This post provides a deeper look into the ideas of equity of opportunity, one of JumpRope’s Core Values.
Many of us know from years of studying backward design and turning to Wiggins and McTighe for inspiration and guidance that our best planning begins with the end. We need to be very clear on what we want our students to know, understand, and be able to do before we begin instruction. One of the tools I like to use and that I ask all of my graduate students to use is an assessment map. An assessment map is different from a curriculum map and while both are helpful to us for long-range planning, the assessment map should be designed first. Think of it this way: the curriculum map is about the large scale inputs while the assessment map is about the large scale outputs. The assessment map helps us consider the collection of outputs, check that we are not accidentally omitting things, and examine our decisions for how frequently to assess each of our stated outcomes (targets, indicators, etc..) Once I create my assessment map, I can invest time in the components necessary for a curriculum map. Those include things like a deep knowledge of my students’ abilities and barriers, their learning preferences, time constraints, and available materials. But before I look at those variables, I map my course assessments.
Below you’ll see an annotated template for one version of an assessment map. For guidance or a refresher on how to derive a long term learning target (LTLT) from an indicator, take a look at this post. As you create an assessment map, it’s useful to know the duration of time for which you are mapping. As a reminder, Marzano encourages us to plan instruction and assessment for approximately 25 outcomes in a given year-long course. In addition to the template below, here are examples of assessment maps created by my graduate students in English, math, science, social studies, and world languages. Please note that since these maps were created for an academic assignment, some of them represent a sampling of assessments as opposed to a complete set of assessments.
Unit 1, for example, might take place in September. I would use it to address and assess certain LTLTs derived from the unpacked indicators. I would include here all the LTLTs in this unit. Those LTLTs might address a single indicator or they might address several.
The “Indicators Addressed” column ultimately will show all the indicators I am responsible for assessing (and therefore teaching) in each unit. Once my map is complete, I can see if I have planned to assess some indicators more than others and determine if that is appropriate. I can make changes to my map accordingly.
“Name of Summative Assessment” is really just a way to know which assessment I am referring to.
I like to include “Method of Assessment” as a way to ensure I design assessments to meet the full range of learners in my classroom and various types of thinking the content will demand.
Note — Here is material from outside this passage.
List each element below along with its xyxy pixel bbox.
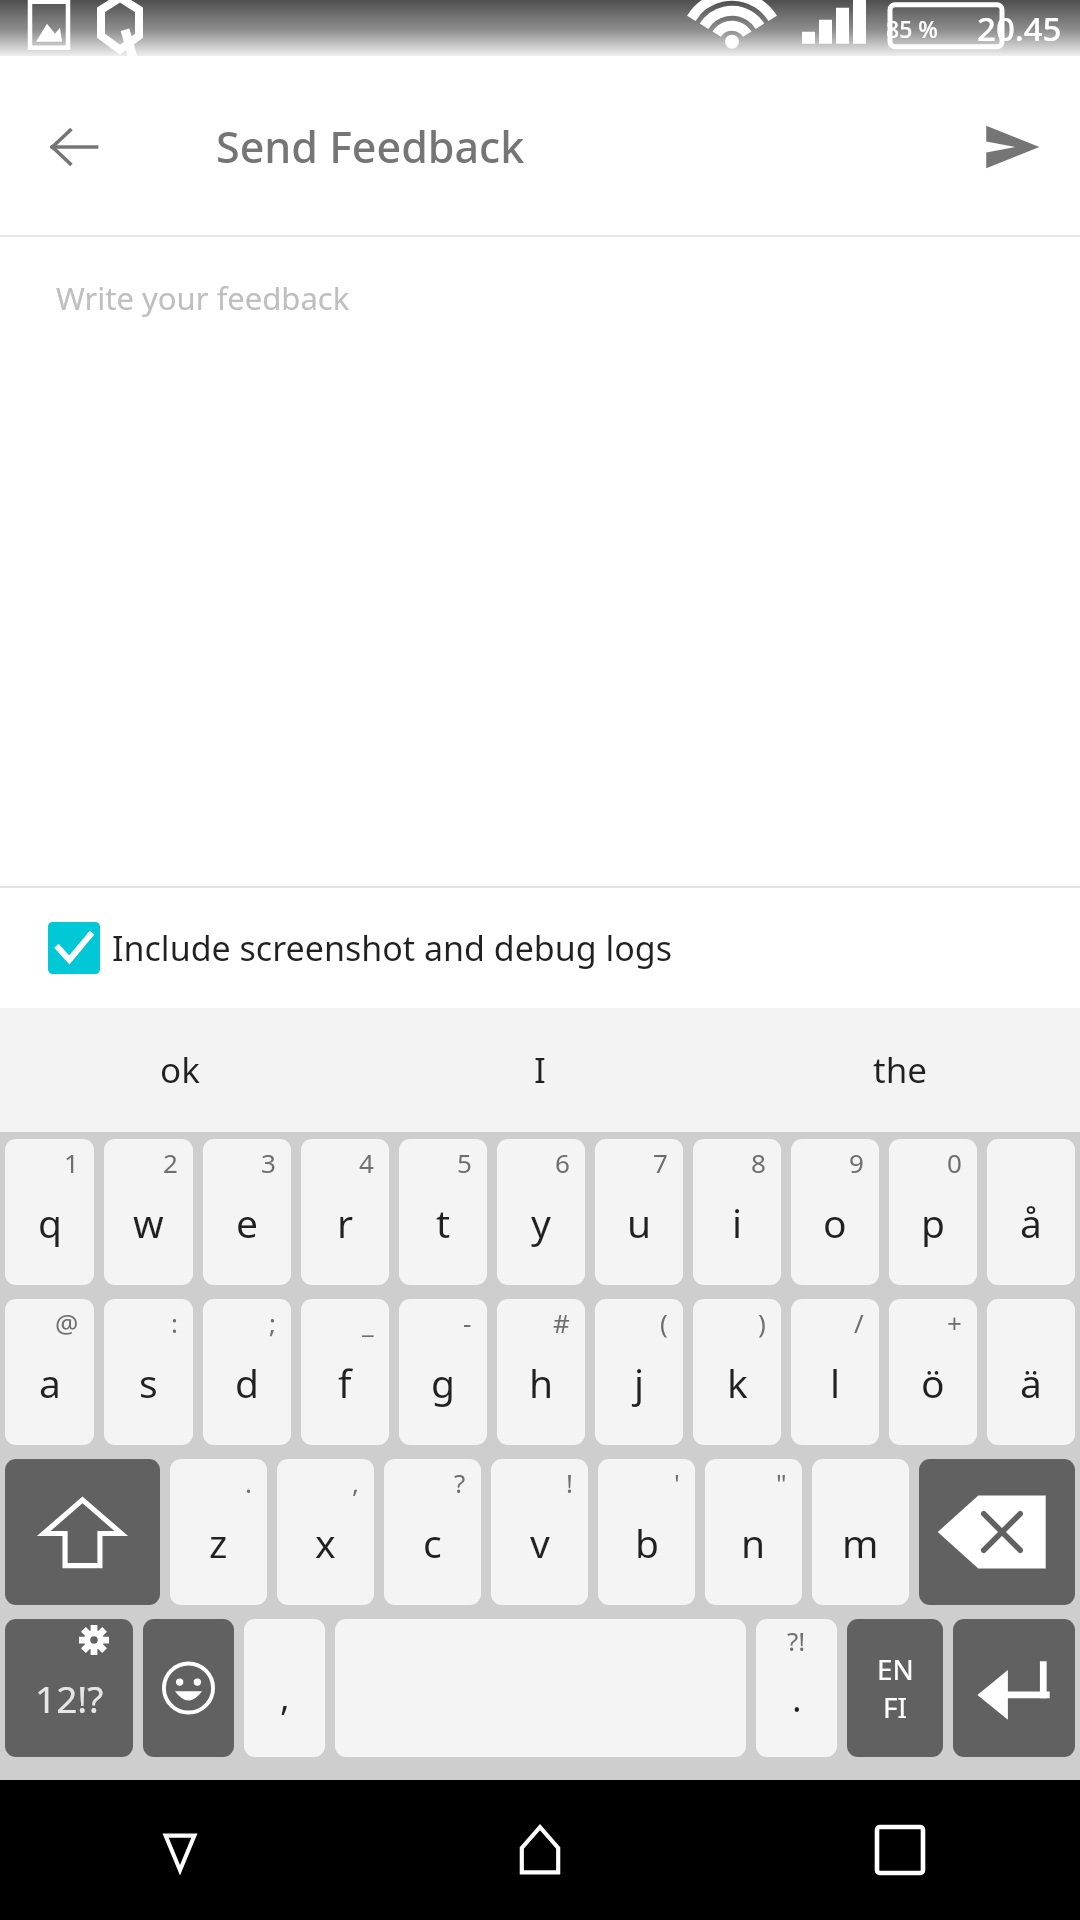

The methods are selected response, constructed or written response, personal communication, and performance, as referenced by Stiggins.
It’s imperative to include the “Corresponding Formative Assessments” column as a way to encourage me to build in frequent, low stakes, wide-ranging formative assessments to support my students as they move toward the summative assessment.
The process of creating the assessment map gets me to think about what my students need to learn through their work with me. The items I put into the assessment map ultimately become a partial guide for how I will get my students to that learning. The categories I use in the template above encourage me to think carefully about how to assess effectively, both in terms of who my learners are and the content we address. A map like this one also urges me to mindfully include formative assessments to ensure steady learning en route to the summative assessment. As I do my big picture planning for any course I teach or for a coming school year, I rely on the creation of an assessment map to ground me and point me forward.